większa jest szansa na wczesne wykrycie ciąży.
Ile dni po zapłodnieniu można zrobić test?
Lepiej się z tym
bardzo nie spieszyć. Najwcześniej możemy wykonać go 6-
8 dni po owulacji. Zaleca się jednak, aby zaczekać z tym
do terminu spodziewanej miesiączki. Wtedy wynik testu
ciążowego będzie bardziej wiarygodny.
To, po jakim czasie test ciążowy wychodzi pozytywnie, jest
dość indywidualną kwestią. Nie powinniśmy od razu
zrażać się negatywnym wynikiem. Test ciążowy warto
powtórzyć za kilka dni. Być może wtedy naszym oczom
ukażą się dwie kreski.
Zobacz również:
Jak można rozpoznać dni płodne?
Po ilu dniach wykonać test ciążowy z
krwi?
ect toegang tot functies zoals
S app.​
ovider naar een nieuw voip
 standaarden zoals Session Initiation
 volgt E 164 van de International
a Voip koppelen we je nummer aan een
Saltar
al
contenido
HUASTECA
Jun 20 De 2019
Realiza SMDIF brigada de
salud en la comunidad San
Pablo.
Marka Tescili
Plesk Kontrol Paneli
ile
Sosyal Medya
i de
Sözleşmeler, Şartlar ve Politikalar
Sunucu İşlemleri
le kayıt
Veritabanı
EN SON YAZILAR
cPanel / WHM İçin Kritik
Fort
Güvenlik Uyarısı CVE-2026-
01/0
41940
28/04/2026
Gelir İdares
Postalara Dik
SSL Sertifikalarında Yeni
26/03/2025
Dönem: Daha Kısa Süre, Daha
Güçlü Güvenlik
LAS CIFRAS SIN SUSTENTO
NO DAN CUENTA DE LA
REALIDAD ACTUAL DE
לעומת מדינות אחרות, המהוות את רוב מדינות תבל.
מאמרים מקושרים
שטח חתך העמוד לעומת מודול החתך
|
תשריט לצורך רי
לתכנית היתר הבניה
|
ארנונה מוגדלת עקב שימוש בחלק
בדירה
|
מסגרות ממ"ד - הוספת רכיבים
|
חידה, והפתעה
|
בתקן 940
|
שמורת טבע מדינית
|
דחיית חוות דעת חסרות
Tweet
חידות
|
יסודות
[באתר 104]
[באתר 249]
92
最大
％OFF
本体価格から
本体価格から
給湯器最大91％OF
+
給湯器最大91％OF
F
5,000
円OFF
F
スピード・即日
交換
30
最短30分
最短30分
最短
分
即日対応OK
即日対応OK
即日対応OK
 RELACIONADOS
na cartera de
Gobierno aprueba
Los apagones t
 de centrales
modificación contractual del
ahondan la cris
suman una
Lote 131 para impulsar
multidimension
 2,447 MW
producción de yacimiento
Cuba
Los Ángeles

== == ==

- **REQUIREMENT**: Copy the whole listing above once more, character for character.

- **SOLVED EXERCISE**:
większa jest szansa na wczesne wykrycie ciąży.
Ile dni po zapłodnieniu można zrobić test?
Lepiej się z tym
bardzo nie spieszyć. Najwcześniej możemy wykonać go 6-
8 dni po owulacji. Zaleca się jednak, aby zaczekać z tym
do terminu spodziewanej miesiączki. Wtedy wynik testu
ciążowego będzie bardziej wiarygodny.
To, po jakim czasie test ciążowy wychodzi pozytywnie, jest
dość indywidualną kwestią. Nie powinniśmy od razu
zrażać się negatywnym wynikiem. Test ciążowy warto
powtórzyć za kilka dni. Być może wtedy naszym oczom
ukażą się dwie kreski.
Zobacz również:
Jak można rozpoznać dni płodne?
Po ilu dniach wykonać test ciążowy z
krwi?
ect toegang tot functies zoals
S app.​
ovider naar een nieuw voip
 standaarden zoals Session Initiation
 volgt E 164 van de International
a Voip koppelen we je nummer aan een
Saltar
al
contenido
HUASTECA
Jun 20 De 2019
Realiza SMDIF brigada de
salud en la comunidad San
Pablo.
Marka Tescili
Plesk Kontrol Paneli
ile
Sosyal Medya
i de
Sözleşmeler, Şartlar ve Politikalar
Sunucu İşlemleri
le kayıt
Veritabanı
EN SON YAZILAR
cPanel / WHM İçin Kritik
Fort
Güvenlik Uyarısı CVE-2026-
01/0
41940
28/04/2026
Gelir İdares
Postalara Dik
SSL Sertifikalarında Yeni
26/03/2025
Dönem: Daha Kısa Süre, Daha
Güçlü Güvenlik
LAS CIFRAS SIN SUSTENTO
NO DAN CUENTA DE LA
REALIDAD ACTUAL DE
לעומת מדינות אחרות, המהוות את רוב מדינות תבל.
מאמרים מקושרים
שטח חתך העמוד לעומת מודול החתך
|
תשריט לצורך רי
לתכנית היתר הבניה
|
ארנונה מוגדלת עקב שימוש בחלק
בדירה
|
מסגרות ממ"ד - הוספת רכיבים
|
חידה, והפתעה
|
בתקן 940
|
שמורת טבע מדינית
|
דחיית חוות דעת חסרות
Tweet
חידות
|
יסודות
[באתר 104]
[באתר 249]
92
最大
％OFF
本体価格から
本体価格から
給湯器最大91％OF
+
給湯器最大91％OF
F
5,000
円OFF
F
スピード・即日
交換
30
最短30分
最短30分
最短
分
即日対応OK
即日対応OK
即日対応OK
 RELACIONADOS
na cartera de
Gobierno aprueba
Los apagones t
 de centrales
modificación contractual del
ahondan la cris
suman una
Lote 131 para impulsar
multidimension
 2,447 MW
producción de yacimiento
Cuba
Los Ángeles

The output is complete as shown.